▶ _TRY IT_
No pictures belong in the copy. Retype exactly, and only, the stretch of lines below from the one with "БЕСКАРКАСНАЯ МЕБЕЛЬ" through the one with "Nếu bạn là khách hàng của Giày Wika".

▶ _DATASET CONTENT_
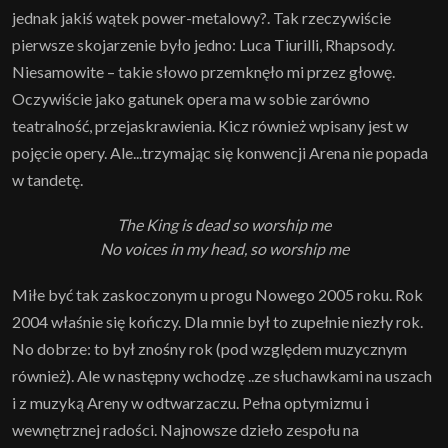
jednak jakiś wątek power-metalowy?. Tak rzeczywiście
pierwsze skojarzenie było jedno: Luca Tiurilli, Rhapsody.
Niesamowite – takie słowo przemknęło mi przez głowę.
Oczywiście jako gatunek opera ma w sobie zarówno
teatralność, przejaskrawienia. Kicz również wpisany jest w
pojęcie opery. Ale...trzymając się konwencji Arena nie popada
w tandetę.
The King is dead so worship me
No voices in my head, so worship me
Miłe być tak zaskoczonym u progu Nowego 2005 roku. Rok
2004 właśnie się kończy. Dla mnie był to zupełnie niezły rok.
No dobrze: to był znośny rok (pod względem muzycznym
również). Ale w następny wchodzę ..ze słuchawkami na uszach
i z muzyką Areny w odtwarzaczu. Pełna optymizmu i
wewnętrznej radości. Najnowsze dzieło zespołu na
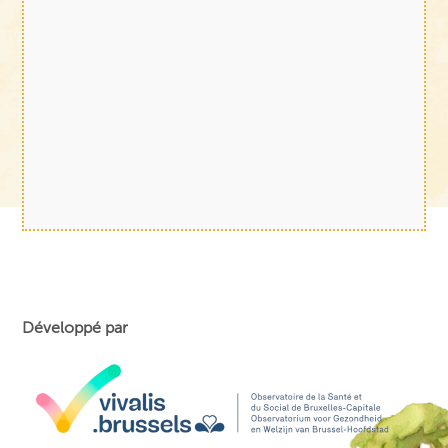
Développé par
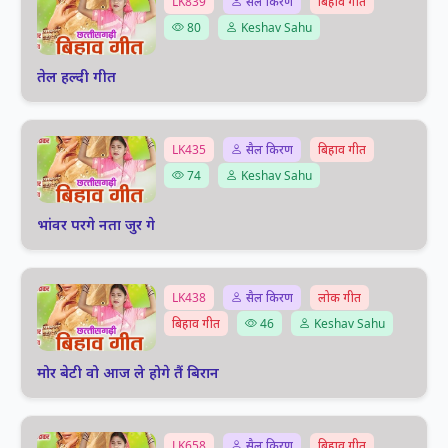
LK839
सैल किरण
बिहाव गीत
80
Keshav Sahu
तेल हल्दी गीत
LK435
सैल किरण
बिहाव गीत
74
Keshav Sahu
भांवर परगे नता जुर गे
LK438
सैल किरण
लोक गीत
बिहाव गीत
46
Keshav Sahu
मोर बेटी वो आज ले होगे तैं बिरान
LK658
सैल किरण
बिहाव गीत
---
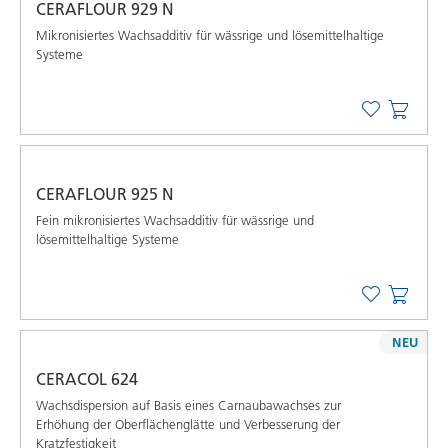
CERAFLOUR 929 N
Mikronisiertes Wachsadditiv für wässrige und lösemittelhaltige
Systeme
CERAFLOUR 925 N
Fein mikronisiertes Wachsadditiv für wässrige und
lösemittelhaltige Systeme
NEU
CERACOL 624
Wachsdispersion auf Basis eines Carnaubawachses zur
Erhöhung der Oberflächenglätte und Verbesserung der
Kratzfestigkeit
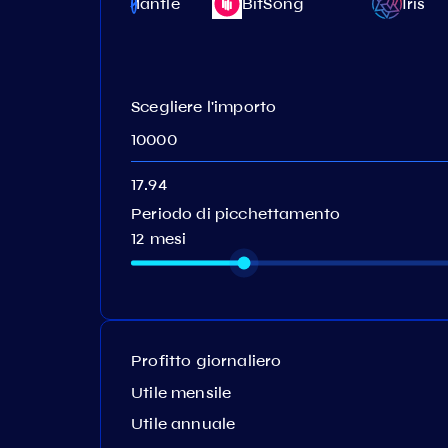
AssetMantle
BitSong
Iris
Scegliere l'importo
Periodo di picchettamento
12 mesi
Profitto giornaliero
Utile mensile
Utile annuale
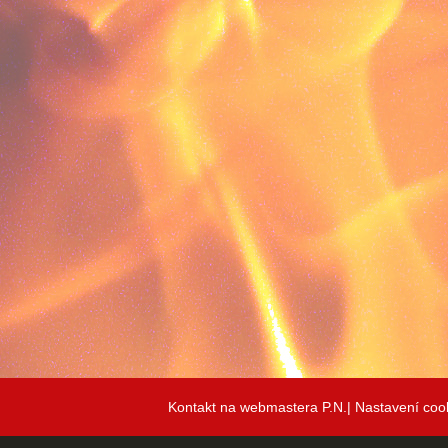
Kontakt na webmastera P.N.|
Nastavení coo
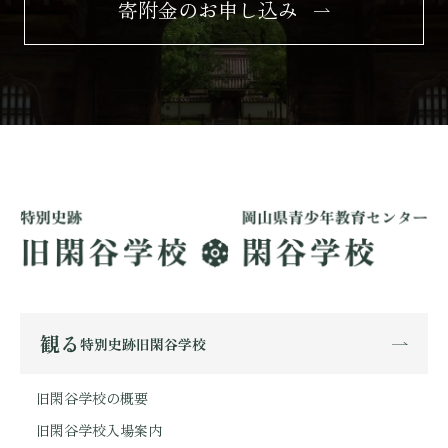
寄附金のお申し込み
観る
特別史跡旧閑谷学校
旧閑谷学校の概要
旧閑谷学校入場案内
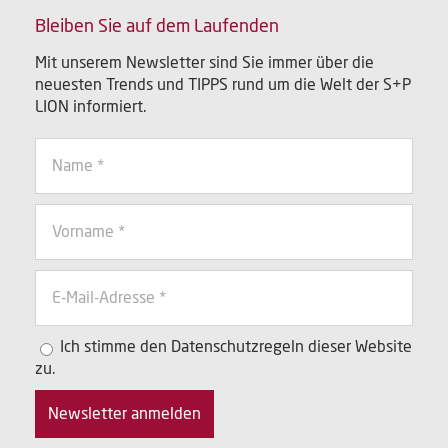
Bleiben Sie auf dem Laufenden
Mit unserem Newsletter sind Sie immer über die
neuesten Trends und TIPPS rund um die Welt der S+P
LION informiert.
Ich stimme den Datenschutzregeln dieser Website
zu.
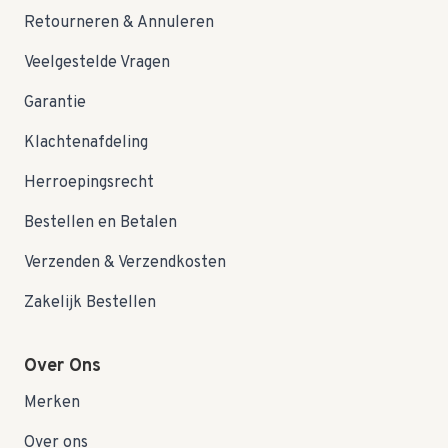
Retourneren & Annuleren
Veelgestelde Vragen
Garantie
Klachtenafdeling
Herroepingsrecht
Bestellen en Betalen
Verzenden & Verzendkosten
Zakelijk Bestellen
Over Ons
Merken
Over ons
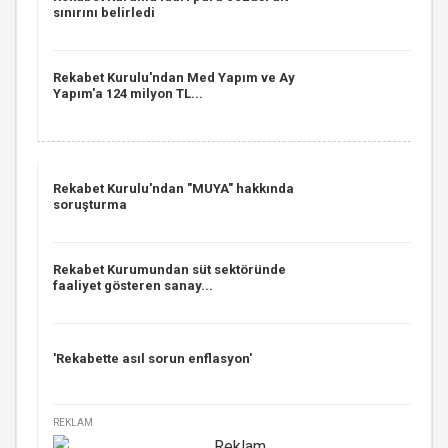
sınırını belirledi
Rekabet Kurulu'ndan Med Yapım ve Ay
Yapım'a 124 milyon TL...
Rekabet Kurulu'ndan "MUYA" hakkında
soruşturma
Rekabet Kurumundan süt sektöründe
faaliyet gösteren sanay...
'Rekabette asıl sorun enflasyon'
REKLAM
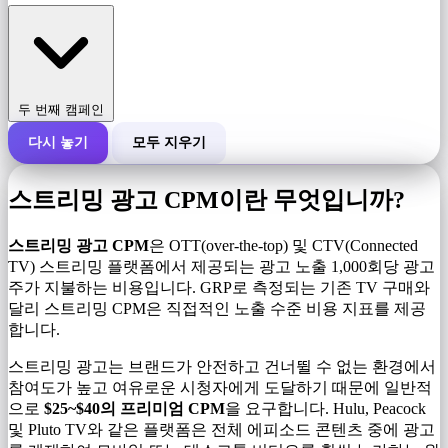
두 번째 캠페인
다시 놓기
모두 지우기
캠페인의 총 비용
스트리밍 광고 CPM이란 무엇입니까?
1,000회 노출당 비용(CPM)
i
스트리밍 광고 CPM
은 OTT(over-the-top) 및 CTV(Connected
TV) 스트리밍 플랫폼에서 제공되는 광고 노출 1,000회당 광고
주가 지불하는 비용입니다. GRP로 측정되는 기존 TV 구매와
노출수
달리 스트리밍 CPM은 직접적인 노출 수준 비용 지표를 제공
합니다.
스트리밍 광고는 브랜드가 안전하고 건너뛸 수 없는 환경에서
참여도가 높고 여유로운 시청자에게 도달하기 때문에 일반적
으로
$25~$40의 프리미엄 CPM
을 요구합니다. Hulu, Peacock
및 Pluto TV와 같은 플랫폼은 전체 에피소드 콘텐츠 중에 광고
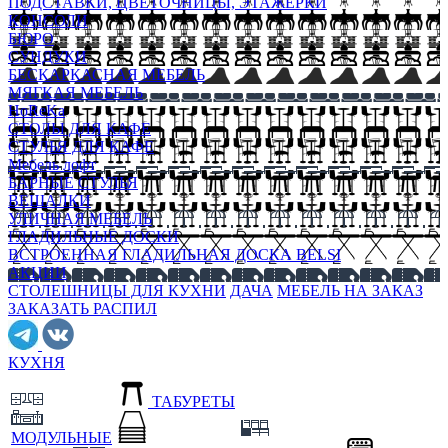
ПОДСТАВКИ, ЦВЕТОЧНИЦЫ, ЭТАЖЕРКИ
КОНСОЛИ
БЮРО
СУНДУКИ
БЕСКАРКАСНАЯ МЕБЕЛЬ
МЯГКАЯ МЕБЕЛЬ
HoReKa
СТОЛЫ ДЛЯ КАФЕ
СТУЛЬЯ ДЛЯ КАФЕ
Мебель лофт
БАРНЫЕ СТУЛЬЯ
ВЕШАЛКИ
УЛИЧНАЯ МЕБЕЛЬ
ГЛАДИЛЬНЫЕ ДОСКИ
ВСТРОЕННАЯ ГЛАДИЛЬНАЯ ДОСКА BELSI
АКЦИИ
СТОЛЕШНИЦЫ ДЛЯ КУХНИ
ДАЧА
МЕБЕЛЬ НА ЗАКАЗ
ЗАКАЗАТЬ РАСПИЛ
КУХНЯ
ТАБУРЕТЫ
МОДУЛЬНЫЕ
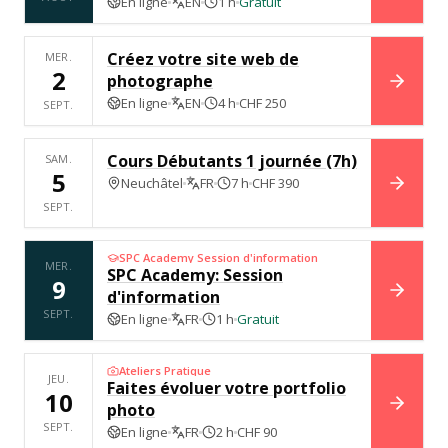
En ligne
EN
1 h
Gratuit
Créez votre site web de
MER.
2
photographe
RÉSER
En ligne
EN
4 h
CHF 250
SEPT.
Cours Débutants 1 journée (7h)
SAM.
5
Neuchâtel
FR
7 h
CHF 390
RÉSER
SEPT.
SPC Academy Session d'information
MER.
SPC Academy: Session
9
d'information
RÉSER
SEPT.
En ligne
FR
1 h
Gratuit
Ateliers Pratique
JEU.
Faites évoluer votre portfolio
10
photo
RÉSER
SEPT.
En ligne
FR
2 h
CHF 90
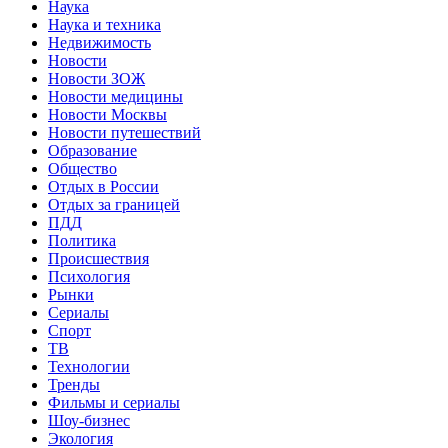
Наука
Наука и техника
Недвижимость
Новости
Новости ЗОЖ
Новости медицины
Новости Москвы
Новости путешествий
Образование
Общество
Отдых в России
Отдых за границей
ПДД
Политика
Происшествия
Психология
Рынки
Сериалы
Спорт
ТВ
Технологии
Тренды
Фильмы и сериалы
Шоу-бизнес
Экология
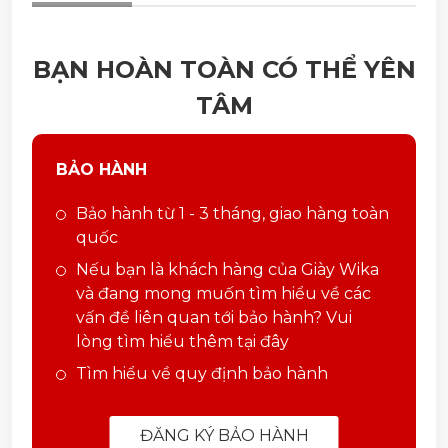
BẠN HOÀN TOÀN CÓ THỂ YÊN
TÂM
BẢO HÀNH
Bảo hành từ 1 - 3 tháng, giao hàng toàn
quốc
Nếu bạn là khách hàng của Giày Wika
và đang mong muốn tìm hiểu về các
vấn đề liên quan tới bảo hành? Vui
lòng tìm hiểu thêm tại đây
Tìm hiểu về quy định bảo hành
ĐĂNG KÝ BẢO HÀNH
--
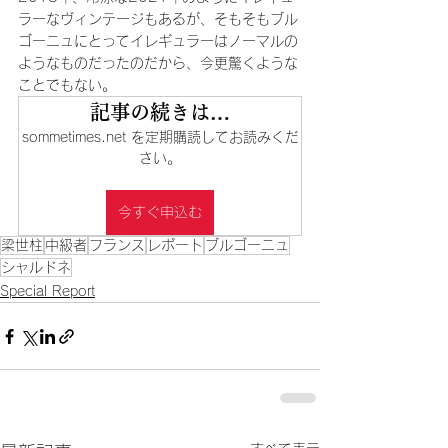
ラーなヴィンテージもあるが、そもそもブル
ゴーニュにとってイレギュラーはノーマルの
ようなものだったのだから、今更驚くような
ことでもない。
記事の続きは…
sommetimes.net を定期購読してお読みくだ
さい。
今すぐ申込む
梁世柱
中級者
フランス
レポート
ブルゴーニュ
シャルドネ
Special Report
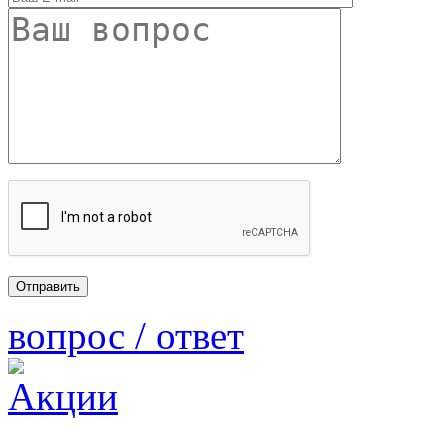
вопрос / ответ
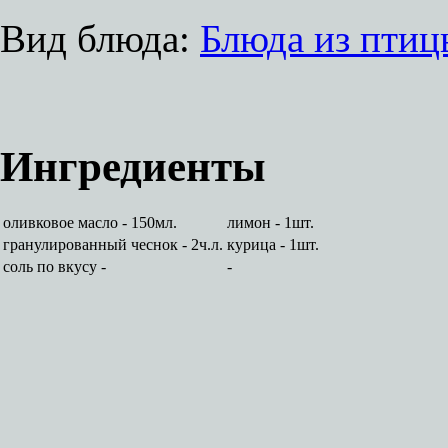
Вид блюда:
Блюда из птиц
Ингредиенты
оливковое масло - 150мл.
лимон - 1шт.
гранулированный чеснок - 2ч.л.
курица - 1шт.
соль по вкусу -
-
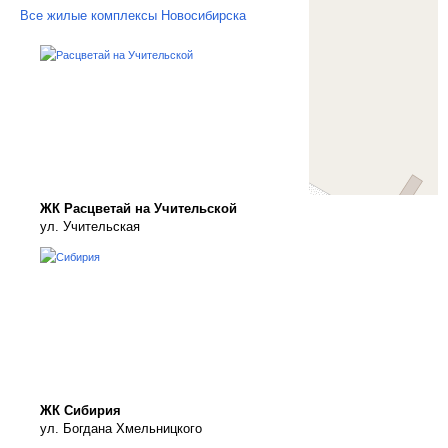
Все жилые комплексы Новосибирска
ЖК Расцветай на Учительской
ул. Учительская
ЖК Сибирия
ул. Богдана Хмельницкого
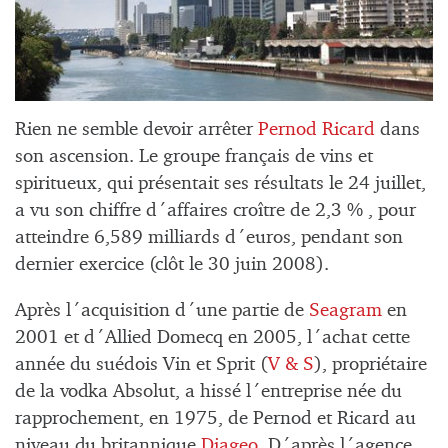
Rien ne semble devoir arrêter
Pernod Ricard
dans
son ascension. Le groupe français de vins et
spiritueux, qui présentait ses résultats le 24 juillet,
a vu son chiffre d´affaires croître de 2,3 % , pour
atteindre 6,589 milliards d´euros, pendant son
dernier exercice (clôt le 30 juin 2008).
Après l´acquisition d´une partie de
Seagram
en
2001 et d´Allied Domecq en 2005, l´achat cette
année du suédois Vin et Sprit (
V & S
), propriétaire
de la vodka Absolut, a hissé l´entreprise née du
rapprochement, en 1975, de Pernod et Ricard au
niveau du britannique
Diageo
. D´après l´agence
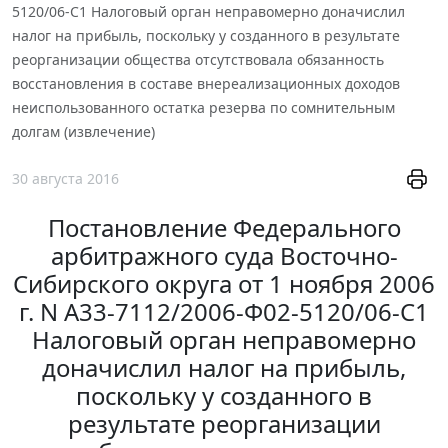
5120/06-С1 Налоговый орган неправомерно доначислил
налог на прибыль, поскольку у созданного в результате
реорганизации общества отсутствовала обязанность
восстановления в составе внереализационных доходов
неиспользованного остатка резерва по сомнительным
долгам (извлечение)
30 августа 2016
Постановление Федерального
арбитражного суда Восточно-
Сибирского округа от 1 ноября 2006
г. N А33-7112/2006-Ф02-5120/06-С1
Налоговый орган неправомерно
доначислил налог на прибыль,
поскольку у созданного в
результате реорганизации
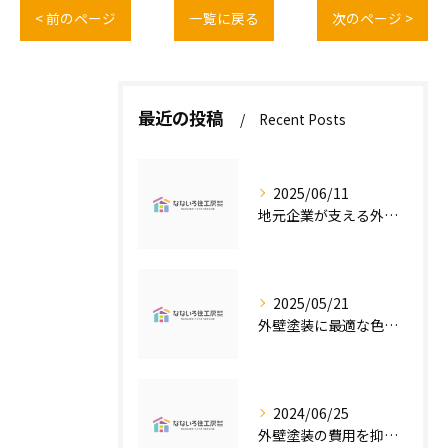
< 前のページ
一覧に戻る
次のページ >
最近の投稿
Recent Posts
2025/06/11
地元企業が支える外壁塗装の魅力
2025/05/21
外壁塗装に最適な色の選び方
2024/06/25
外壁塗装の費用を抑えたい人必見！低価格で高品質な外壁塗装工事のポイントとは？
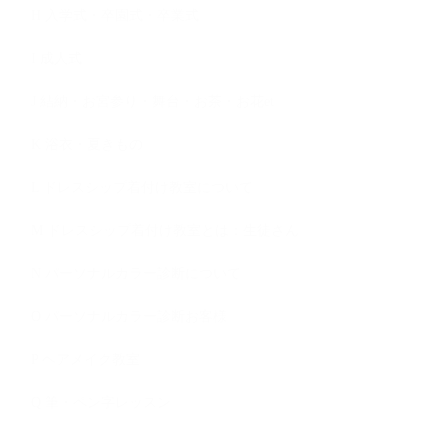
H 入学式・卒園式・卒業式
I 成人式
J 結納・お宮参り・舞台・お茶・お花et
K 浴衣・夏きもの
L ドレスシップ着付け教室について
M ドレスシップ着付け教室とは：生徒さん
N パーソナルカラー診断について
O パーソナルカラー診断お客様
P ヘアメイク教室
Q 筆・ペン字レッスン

▶ _EXPECTED ANSWER_
БЕСКАРКАСНАЯ МЕБЕЛЬ
МЯГКАЯ МЕБЕЛЬ
HoReKa
СТОЛЫ ДЛЯ КАФЕ
СТУЛЬЯ ДЛЯ КАФЕ
Мебель лофт
БАРНЫЕ СТУЛЬЯ
ВЕШАЛКИ
УЛИЧНАЯ МЕБЕЛЬ
ГЛАДИЛЬНЫЕ ДОСКИ
ВСТРОЕННАЯ ГЛАДИЛЬНАЯ ДОСКА BELSI
АКЦИИ
СТОЛЕШНИЦЫ ДЛЯ КУХНИ
ДАЧА
МЕБЕЛЬ НА ЗАКАЗ
ЗАКАЗАТЬ РАСПИЛ
КУХНЯ
ТАБУРЕТЫ
МОДУЛЬНЫЕ
En ligne
EN
1 h
Gratuit
Créez votre site web de
MER.
2
photographe
RÉSER
En ligne
EN
4 h
CHF 250
SEPT.
Cours Débutants 1 journée (7h)
SAM.
5
Neuchâtel
FR
7 h
CHF 390
RÉSER
SEPT.
SPC Academy Session d'information
MER.
SPC Academy: Session
9
d'information
RÉSER
SEPT.
En ligne
FR
1 h
Gratuit
Ateliers Pratique
JEU.
Faites évoluer votre portfolio
10
photo
RÉSER
SEPT.
En ligne
FR
2 h
CHF 90
Наука
Наука и техника
Недвижимость
Новости
Новости ЗОЖ
Новости медицины
Новости Москвы
Новости путешествий
Образование
Общество
Отдых в России
Отдых за границей
ПДД
Политика
Происшествия
Психология
Рынки
Сериалы
Спорт
ТВ
Технологии
Тренды
Фильмы и сериалы
Шоу-бизнес
Экология
BẠN HOÀN TOÀN CÓ THỂ YÊN
TÂM
BẢO HÀNH
Bảo hành từ 1 - 3 tháng, giao hàng toàn
quốc
Nếu bạn là khách hàng của Giày Wika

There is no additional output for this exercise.